Material shown ->
-------
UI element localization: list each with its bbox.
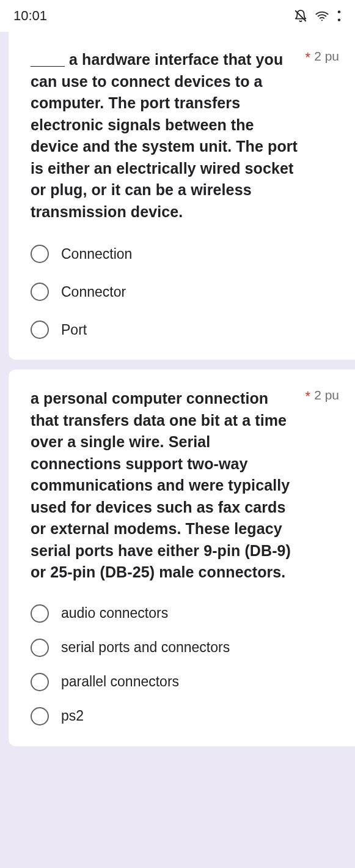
option-audio-connectors[interactable]: audio connectors [31, 604, 339, 623]
question-prompt: a personal computer connection that tran… [31, 388, 299, 584]
option-serial-ports[interactable]: serial ports and connectors [31, 639, 339, 657]
svg-point-1 [321, 20, 323, 21]
option-label: Connector [61, 284, 126, 300]
radio-icon [31, 639, 49, 657]
question-meta: * 2 pu [306, 388, 339, 402]
option-label: parallel connectors [61, 673, 179, 690]
bell-off-icon [294, 9, 307, 23]
radio-icon [31, 245, 49, 263]
option-parallel-connectors[interactable]: parallel connectors [31, 673, 339, 691]
required-asterisk: * [306, 390, 311, 403]
question-card: a personal computer connection that tran… [9, 369, 355, 746]
points-label: 2 pu [314, 388, 339, 402]
question-card: ____ a hardware interface that you can u… [9, 32, 355, 360]
option-connector[interactable]: Connector [31, 283, 339, 301]
status-icons [294, 9, 342, 23]
form-content: ____ a hardware interface that you can u… [0, 32, 355, 746]
wifi-icon [315, 9, 329, 23]
question-header: a personal computer connection that tran… [31, 388, 339, 584]
question-prompt: ____ a hardware interface that you can u… [31, 49, 299, 223]
svg-point-2 [338, 10, 340, 13]
radio-icon [31, 321, 49, 339]
signal-icon [337, 9, 342, 23]
svg-point-3 [338, 18, 340, 21]
radio-icon [31, 604, 49, 623]
option-label: audio connectors [61, 605, 168, 621]
option-label: Port [61, 322, 87, 338]
option-label: ps2 [61, 708, 84, 724]
status-bar: 10:01 [0, 0, 355, 32]
question-header: ____ a hardware interface that you can u… [31, 49, 339, 223]
radio-icon [31, 673, 49, 691]
option-port[interactable]: Port [31, 321, 339, 339]
radio-icon [31, 707, 49, 725]
points-label: 2 pu [314, 49, 339, 64]
required-asterisk: * [306, 51, 311, 64]
question-meta: * 2 pu [306, 49, 339, 64]
radio-icon [31, 283, 49, 301]
option-label: serial ports and connectors [61, 639, 230, 656]
option-connection[interactable]: Connection [31, 245, 339, 263]
options-list: audio connectors serial ports and connec… [31, 604, 339, 725]
status-time: 10:01 [13, 8, 47, 24]
option-label: Connection [61, 246, 132, 262]
option-ps2[interactable]: ps2 [31, 707, 339, 725]
options-list: Connection Connector Port [31, 245, 339, 339]
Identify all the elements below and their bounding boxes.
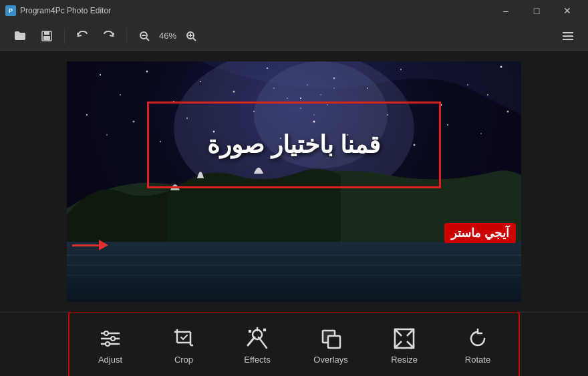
separator-1: [64, 28, 65, 44]
title-bar-left: P Program4Pc Photo Editor: [5, 5, 111, 16]
zoom-level: 46%: [159, 31, 176, 41]
watermark: آيجي ماستر: [444, 223, 516, 243]
bottom-toolbar: Adjust Crop: [0, 312, 588, 376]
svg-point-23: [120, 94, 121, 96]
app-title: Program4Pc Photo Editor: [20, 6, 111, 15]
rotate-label: Rotate: [465, 355, 490, 365]
zoom-in-button[interactable]: [179, 25, 203, 47]
svg-point-17: [200, 81, 201, 82]
effects-icon: [245, 327, 269, 351]
arrow-line: [72, 244, 99, 246]
svg-point-25: [233, 90, 235, 92]
arrow-head: [99, 240, 108, 250]
svg-point-48: [320, 94, 321, 96]
app-icon: P: [5, 5, 16, 16]
svg-line-9: [193, 38, 196, 41]
overlays-tool-button[interactable]: Overlays: [294, 315, 368, 375]
maximize-button[interactable]: □: [521, 0, 552, 21]
redo-button[interactable]: [97, 25, 121, 47]
svg-point-15: [100, 74, 101, 75]
svg-line-76: [264, 329, 265, 331]
canvas-area: قمنا باختيار صورة آيجي ماستر: [0, 51, 588, 312]
zoom-area: 46%: [159, 31, 176, 41]
close-button[interactable]: ✕: [552, 0, 583, 21]
svg-line-81: [395, 329, 402, 336]
svg-point-38: [106, 134, 108, 136]
adjust-tool-button[interactable]: Adjust: [74, 315, 147, 375]
save-button[interactable]: [35, 25, 59, 47]
svg-rect-2: [43, 36, 50, 40]
overlays-label: Overlays: [313, 355, 347, 365]
svg-line-74: [249, 331, 251, 332]
adjust-icon: [98, 327, 122, 351]
svg-point-16: [146, 70, 148, 72]
svg-point-62: [106, 342, 110, 346]
resize-label: Resize: [391, 355, 418, 365]
adjust-label: Adjust: [98, 355, 122, 365]
arrow-indicator: [72, 240, 108, 250]
toolbar: 46%: [0, 21, 588, 51]
svg-line-83: [395, 341, 402, 348]
photo-canvas: قمنا باختيار صورة آيجي ماستر: [67, 61, 521, 302]
svg-point-30: [86, 114, 88, 116]
svg-point-36: [447, 124, 448, 126]
bottom-tools-container: Adjust Crop: [68, 311, 520, 376]
rotate-tool-button[interactable]: Rotate: [441, 315, 514, 375]
svg-rect-53: [67, 242, 521, 302]
crop-label: Crop: [174, 355, 193, 365]
svg-rect-79: [328, 336, 340, 348]
resize-tool-button[interactable]: Resize: [368, 315, 441, 375]
title-bar: P Program4Pc Photo Editor – □ ✕: [0, 0, 588, 21]
svg-point-46: [287, 98, 288, 99]
svg-line-77: [248, 337, 255, 345]
effects-label: Effects: [244, 355, 271, 365]
selection-text: قمنا باختيار صورة: [207, 131, 380, 159]
undo-button[interactable]: [70, 25, 94, 47]
svg-point-27: [367, 87, 368, 89]
svg-point-31: [133, 120, 135, 122]
svg-line-5: [146, 38, 149, 41]
crop-icon: [172, 327, 196, 351]
svg-point-61: [111, 337, 115, 341]
resize-icon: [392, 327, 416, 351]
overlays-icon: [319, 327, 343, 351]
separator-2: [126, 28, 127, 44]
selection-box: قمنا باختيار صورة: [147, 102, 441, 188]
crop-tool-button[interactable]: Crop: [147, 315, 220, 375]
arrow-body: [72, 240, 108, 250]
menu-button[interactable]: [556, 25, 580, 47]
minimize-button[interactable]: –: [490, 0, 521, 21]
svg-rect-1: [44, 31, 49, 35]
rotate-icon: [466, 327, 490, 351]
svg-point-44: [480, 133, 482, 134]
svg-point-45: [273, 87, 275, 89]
svg-point-60: [104, 331, 108, 335]
open-button[interactable]: [8, 25, 32, 47]
effects-tool-button[interactable]: Effects: [220, 315, 294, 375]
svg-point-26: [300, 98, 301, 99]
svg-line-82: [407, 329, 414, 336]
zoom-out-button[interactable]: [132, 25, 156, 47]
title-bar-controls: – □ ✕: [490, 0, 583, 21]
svg-line-84: [407, 341, 414, 348]
svg-point-37: [507, 110, 509, 112]
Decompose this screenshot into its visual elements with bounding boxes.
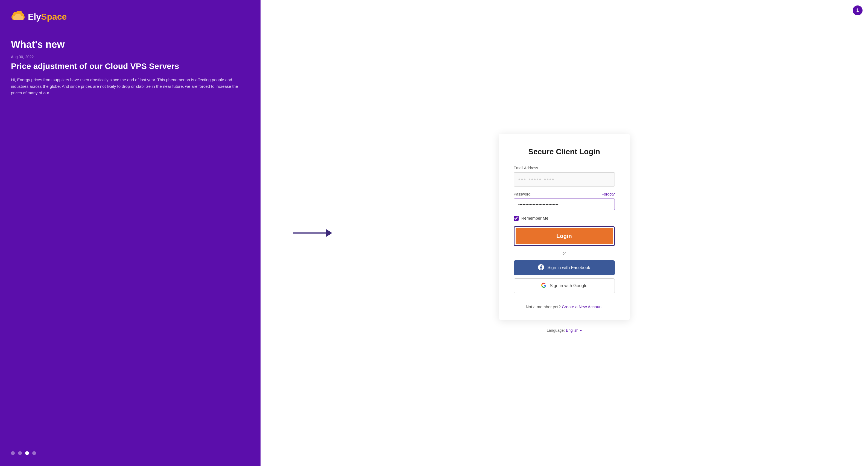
-------
Exercise aim -> If a line of the data above contains "radio", copy it out.

Solution for this exercise ->
radio-icon [31, 639, 49, 657]
radio-icon [31, 245, 49, 263]
radio-icon [31, 321, 49, 339]
radio-icon [31, 604, 49, 623]
radio-icon [31, 673, 49, 691]
radio-icon [31, 707, 49, 725]
radio-icon [31, 283, 49, 301]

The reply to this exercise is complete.